Enumeration of functional T-cell subsets by fluorescence-immunospot defines signatures of pathogen burden in tuberculosis

• Published in: PloS one Vol. 5; no. 12; p. e15619
• Main Authors: Casey, Rosalyn, Blumenkrantz, Deena, Millington, Kerry, Montamat-Sicotte, Damien, Kon, Onn Min, Wickremasinghe, Melissa, Bremang, Samuel, Magtoto, Murphy, Sridhar, Saranya, Connell, David, Lalvani, Ajit
• Format: Journal Article
• Language: English
• Published: United States Public Library of Science 14.12.2010; Public Library of Science (PLoS)
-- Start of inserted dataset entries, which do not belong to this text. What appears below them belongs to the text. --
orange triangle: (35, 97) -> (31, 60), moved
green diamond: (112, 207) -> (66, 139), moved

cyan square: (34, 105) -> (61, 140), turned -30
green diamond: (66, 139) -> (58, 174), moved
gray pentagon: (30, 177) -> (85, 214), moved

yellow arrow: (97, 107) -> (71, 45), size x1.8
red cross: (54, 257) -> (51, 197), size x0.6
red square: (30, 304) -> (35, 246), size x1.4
• Subjects: Adolescent; Adult; Aged; Antibodies; Antigens; Biology; Case-Control Studies; Cell Count; Containment; Cross-Sectional Studies; Cytokines; Cytometry; Digital imaging; Disease; Enumeration; Enzymes; Feasibility studies; Female; Flow Cytometry - methods; Fluorescence; Health aspects; Heart; Hospitals; Humans; Immunologic factors; Infections; Interferon; Interferon-gamma - metabolism; Interleukin 2; Interleukin-2 - metabolism; Lymphocytes; Lymphocytes T; Male; Medical research; Medicine; Microscopy, Fluorescence - methods; Middle Aged; Mycobacterium tuberculosis; Mycobacterium tuberculosis - metabolism; Pathogens; Patients; Risk Factors; Signatures; T cell receptors; T cells; T-Lymphocytes - cytology; Tuberculosis; Tuberculosis - blood; Tuberculosis - microbiology; Viral infections; γ-Interferon; United Kingdom > UK
• ISSN: 1932-6203; 1932-6203
• DOI: 10.1371/journal.pone.0015619

IFN-γ and IL-2 cytokine-profiles define three functional T-cell subsets which may correlate with pathogen load in chronic intracellular infections. We therefore investigated the feasibility of the immunospot platform to rapidly enumerate T-cell subsets by single-cell IFN-γ/IL-2 cytokine-profiling and establish whether immunospot-based T-cell signatures distinguish different clinical stages of human tuberculosis infection. We used fluorophore-labelled anti-IFN-γ and anti-IL-2 antibodies with digital overlay of spatially-mapped colour-filtered images to enumerate dual and single cytokine-secreting M. tuberculosis antigen-specific T-cells in tuberculosis patients and in latent tuberculosis infection (LTBI). We validated results against established measures of cytokine-secreting T-cells. Fluorescence-immunospot correlated closely with single-cytokine enzyme-linked-immunospot for IFN-γ-secreting T-cells and IL-2-secreting T-cells and flow-cytometry-based detection of dual IFN-γ/IL-2-secreting T-cells. The untreated tuberculosis signature was dominated by IFN-γ-only-secreting T-cells which shifted consistently in longitudinally-followed patients during treatment to a signature dominated by dual IFN-γ/IL-2-secreting T-cells in treated patients. The LTBI signature differed from active tuberculosis, with higher proportions of IL-2-only and IFN-γ/IL-2-secreting T-cells and lower proportions of IFN-γ-only-secreting T-cells. Fluorescence-immunospot is a quantitative, accurate measure of functional T-cell subsets; identification of cytokine-signatures of pathogen burden, distinct clinical stages of M. tuberculosis infection and long-term immune containment suggests application for treatment monitoring and vaccine evaluation.